Chico Doido deverá demitir funcionários contratados sem concurso público

O prefeito de Iranduba (a 27 quilômetros de Manaus), Francisco Gomes da Silva, o ‘Chico Doido’ deverá dispensar os funcionários admitidos sem concurso público e contratados apenas por meio do processo seletivo do Edital 001/2018, que apresenta suspeita de fraude. A decisão foi do Tribunal de Contas do Estado do Amazonas (TCE-AM) e atendeu uma representação movida pela Secretaria de Controle Externo (Secex). (Veja documento no final da matéria) 

Na decisão, o conselheiro-relator Josué Cláudio de Souza Filho determinou ainda que a Prefeitura de Iranduba não efetue o registro das contratações temporárias após o término do ano letivo “para preservar a manutenção de serviço essencial público”.

O edital 001/2018 foi publicado no Diário Oficial dos Municípios do Amazonas, no dia 14 de fevereiro do ano passado, e previa 259 vagas temporárias para professores atuantes junto à Secretaria Municipal de Educação. A remuneração salarial era de R$ 1,3 mil. (Veja documento no final da matéria) 

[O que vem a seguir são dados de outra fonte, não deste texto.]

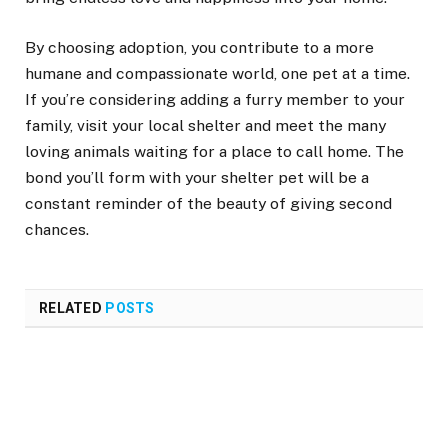
By choosing adoption, you contribute to a more
humane and compassionate world, one pet at a time.
If you’re considering adding a furry member to your
family, visit your local shelter and meet the many
loving animals waiting for a place to call home. The
bond you’ll form with your shelter pet will be a
constant reminder of the beauty of giving second
chances.
RELATED
POSTS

O TCE também determinou que Chico Doido se abstenha de realizar outras contratações por tempo determinado, “salvo nos casos previstos em lei, devidamente justificados e comprovados”. Além disso, o prefeito deverá realizar concurso público para o provimento do déficit de pessoal. 

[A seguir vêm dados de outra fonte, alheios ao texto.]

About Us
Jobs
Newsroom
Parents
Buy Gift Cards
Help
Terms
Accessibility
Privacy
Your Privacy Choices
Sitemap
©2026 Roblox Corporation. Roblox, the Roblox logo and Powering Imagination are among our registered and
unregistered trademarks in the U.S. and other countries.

Na representação aceita pela Corte de Contas, a Secex alega que houve uma possível “burla” do art.37, inciso II, da Constituição Federal (CF), quanto à contratação temporária de profissionais para o exercício de função pública.  

O texto da CF, diz que “a investidura em cargo ou emprego público depende de aprovação prévia em concurso público de provas ou de provas e títulos, de acordo com a natureza e a complexidade do cargo ou emprego, na forma prevista em lei, ressalvadas as nomeações para cargo em comissão declarado em lei de livre nomeação e exoneração”. 

Caos

No último dia 21, o Ministério Público do Amazonas (MP-AM) instaurou um inquérito civil para investigar a falta de infraestrutura básica, asfaltamento e iluminação pública no bairro Laranjal, que fica no município.

Mas a falta de infraestrutura atinge outros bairros da cidade, como mostrou o Radar, na matéria intitulada Em meio a crise política, população de Iranduba pede socorro”, publicada em maio deste ano. Na ocasião, os moradores denunciaram o caos instalado na cidade. 

“Todo mundo está indignado com o prefeito, nós não temos educação, infraestrutura e segurança. A cidade está tomada por buracos e no escuro”, disse um morador à reportagem. 

Em Iranduba, o Radar constatou que várias ruas da cidade, incluindo avenidas com grande fluxo de veículos, estavam abandonadas pela gestão pública. Além disso, comerciantes denunciaram o corte de energia elétrica na Feira do Município por falta de pagamento por parte da prefeitura. 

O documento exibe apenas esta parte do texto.